Scans of shipwrecks in Lake Champlain back on track, researchers say

VERGENNES, Vt. (WCAX) – Flooding upended Vermonters’ summers last year, including research under the surface of Lake Champlain. But the shipwreck scans are now back on track.

Last summer, after July’s flooding, Lake Champlain’s waters were high. And researchers trying to get below the surface to study shipwrecks on the lake floor ran into too much silt to see. That’s what Lake Champlain Maritime Museum’s Chris Sabick told me last September after their 3D shipwreck mapping had stalled.

“We have continued to do some diving in the lake but there’s not much to see right now because of all that runoff,” Sabick said then.

Fortunately, this summer– and knock on wood– the weather has been better for exploring shipwrecks, allowing them to get to some research they couldn’t do last summer.

“We have good visibility at the moment, though, obviously, that can change pretty rapidly depending on what conditions are like for the rest of the summer,” Sabick said.
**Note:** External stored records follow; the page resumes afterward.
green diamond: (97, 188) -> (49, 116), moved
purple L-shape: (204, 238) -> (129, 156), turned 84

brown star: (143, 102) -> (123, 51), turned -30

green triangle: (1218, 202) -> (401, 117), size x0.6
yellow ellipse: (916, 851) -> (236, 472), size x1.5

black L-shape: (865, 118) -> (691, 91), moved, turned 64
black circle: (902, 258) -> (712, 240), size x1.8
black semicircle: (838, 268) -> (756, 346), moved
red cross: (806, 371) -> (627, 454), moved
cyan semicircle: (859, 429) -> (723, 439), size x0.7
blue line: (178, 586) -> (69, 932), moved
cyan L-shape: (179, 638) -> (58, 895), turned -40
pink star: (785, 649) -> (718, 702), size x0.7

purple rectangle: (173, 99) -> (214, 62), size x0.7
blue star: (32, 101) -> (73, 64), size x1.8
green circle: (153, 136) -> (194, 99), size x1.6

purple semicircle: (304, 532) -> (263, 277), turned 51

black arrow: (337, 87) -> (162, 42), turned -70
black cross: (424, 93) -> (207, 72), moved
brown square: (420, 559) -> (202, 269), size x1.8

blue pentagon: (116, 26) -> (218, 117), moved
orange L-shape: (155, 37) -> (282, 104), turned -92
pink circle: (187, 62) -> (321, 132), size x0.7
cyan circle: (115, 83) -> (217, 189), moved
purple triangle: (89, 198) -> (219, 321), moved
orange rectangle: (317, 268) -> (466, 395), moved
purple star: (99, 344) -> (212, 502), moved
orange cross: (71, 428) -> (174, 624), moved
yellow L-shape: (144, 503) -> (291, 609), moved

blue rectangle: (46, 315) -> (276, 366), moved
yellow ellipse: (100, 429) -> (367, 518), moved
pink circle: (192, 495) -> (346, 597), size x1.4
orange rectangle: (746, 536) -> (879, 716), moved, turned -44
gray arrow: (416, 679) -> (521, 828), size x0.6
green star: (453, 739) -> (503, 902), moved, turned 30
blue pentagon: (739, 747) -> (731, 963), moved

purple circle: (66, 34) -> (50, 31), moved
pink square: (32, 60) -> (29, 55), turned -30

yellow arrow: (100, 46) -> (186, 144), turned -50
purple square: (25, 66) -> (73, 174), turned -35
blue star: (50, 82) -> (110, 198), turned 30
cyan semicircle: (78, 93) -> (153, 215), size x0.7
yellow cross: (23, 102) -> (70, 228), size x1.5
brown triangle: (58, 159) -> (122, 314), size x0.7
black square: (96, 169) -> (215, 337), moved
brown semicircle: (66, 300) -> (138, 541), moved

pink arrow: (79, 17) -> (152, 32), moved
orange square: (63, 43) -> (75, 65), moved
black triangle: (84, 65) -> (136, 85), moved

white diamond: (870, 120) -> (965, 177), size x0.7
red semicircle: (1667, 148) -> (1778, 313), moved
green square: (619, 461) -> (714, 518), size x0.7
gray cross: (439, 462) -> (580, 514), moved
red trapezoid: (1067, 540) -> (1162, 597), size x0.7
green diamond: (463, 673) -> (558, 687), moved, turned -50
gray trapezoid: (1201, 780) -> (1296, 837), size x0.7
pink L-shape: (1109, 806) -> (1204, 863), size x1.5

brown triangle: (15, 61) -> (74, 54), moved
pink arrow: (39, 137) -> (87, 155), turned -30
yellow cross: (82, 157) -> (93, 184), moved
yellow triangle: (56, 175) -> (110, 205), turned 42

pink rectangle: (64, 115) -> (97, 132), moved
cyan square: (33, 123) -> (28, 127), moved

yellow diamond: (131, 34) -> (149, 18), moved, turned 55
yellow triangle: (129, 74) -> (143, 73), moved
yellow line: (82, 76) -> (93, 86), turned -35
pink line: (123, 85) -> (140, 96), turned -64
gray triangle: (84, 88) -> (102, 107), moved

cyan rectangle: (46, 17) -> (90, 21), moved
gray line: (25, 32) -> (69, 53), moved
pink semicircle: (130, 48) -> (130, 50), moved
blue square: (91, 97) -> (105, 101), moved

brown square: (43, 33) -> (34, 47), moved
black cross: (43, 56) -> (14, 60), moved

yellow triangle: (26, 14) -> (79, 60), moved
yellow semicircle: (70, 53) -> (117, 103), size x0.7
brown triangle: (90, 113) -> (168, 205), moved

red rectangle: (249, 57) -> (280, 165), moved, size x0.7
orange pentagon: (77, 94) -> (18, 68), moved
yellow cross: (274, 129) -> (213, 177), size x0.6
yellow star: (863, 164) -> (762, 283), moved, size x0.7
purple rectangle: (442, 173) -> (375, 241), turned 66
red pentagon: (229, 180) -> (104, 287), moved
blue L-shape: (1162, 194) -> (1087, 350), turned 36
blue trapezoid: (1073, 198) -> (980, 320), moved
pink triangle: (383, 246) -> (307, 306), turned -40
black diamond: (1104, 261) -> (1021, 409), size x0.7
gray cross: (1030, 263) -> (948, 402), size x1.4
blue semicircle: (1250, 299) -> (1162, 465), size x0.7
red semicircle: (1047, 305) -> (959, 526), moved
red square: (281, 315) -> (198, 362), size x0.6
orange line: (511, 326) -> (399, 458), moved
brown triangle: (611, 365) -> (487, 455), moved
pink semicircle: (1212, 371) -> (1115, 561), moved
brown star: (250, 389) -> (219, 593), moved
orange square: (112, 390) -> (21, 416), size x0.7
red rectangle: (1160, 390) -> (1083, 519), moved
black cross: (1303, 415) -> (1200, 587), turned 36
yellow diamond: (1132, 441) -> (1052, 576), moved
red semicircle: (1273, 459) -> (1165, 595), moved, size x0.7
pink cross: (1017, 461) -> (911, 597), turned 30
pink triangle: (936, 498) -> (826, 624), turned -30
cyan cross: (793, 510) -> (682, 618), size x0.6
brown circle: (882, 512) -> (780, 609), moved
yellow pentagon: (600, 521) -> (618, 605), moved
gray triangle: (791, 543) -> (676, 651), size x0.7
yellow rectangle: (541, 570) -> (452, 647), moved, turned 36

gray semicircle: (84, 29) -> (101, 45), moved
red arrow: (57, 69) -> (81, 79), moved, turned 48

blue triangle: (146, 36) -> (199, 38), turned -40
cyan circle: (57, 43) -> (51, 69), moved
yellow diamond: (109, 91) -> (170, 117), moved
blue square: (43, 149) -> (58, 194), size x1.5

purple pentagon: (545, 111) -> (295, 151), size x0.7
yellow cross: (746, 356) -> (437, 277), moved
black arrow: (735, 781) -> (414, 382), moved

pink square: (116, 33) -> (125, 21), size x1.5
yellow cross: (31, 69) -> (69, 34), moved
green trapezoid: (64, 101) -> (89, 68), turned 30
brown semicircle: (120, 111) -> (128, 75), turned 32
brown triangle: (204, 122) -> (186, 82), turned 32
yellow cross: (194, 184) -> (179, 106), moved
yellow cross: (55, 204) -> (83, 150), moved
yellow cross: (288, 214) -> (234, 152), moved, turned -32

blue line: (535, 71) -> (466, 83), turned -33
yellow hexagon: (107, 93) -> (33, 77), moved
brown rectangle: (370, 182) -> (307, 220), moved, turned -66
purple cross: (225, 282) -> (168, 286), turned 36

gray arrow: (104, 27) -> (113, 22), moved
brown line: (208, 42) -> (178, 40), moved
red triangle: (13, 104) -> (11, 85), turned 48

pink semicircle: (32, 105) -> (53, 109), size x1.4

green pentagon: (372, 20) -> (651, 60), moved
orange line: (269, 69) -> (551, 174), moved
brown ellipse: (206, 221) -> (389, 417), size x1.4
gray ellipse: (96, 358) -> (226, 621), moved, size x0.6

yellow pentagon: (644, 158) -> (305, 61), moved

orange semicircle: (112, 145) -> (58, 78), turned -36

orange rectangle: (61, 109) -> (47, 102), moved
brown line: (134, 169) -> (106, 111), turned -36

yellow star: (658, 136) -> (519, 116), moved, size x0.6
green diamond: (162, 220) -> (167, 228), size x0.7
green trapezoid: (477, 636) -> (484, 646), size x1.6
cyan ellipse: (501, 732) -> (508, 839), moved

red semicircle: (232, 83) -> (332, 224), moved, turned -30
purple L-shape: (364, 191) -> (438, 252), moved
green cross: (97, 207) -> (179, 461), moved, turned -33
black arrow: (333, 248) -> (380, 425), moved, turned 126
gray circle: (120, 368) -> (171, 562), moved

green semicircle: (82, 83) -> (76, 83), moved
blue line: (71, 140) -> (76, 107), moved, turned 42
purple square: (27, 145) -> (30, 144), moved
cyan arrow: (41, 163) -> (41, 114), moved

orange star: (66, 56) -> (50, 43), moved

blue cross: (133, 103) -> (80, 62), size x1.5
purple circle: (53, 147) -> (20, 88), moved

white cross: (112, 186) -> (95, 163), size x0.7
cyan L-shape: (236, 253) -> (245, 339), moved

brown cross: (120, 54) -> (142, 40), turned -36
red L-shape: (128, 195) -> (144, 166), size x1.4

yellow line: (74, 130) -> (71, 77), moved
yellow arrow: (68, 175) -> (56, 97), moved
This year, Sabick says they’re full steam ahead. They’re doing 3D modeling on the Phoenix shipwreck which sank in 1819 on Colchester Shoal, and working with partners on the battlefield for the 1776 Battle of Valcour Bay.

“Looking for some artifacts that may have fallen off of the Philadelphia, the gunboat Philadelphia, when it was razed in 1934,” Sabick said.

He says they’re prioritizing shipwreck mapping and trying to get models done early in case Mother Nature unleashes her wrath again.

“We’ll just see. What’s considered normal these days is hard to say, I guess, but a little more stability in the weather pattern would be appreciated so we can get all this great work done,” Sabick said.

They were able to get some work done last summer despite the flooding, like research in Panton’s Arnold’s Bay aimed at unearthing new information about the aftermath of the Battle of Valcour Island when Benedict Arnold ditched his ships, including his flagship, the Rogue Alley Congress.

Sabick says that project is wrapping up, but they hope to continue it because, as with many archaeological projects, he says they generated more questions than answers.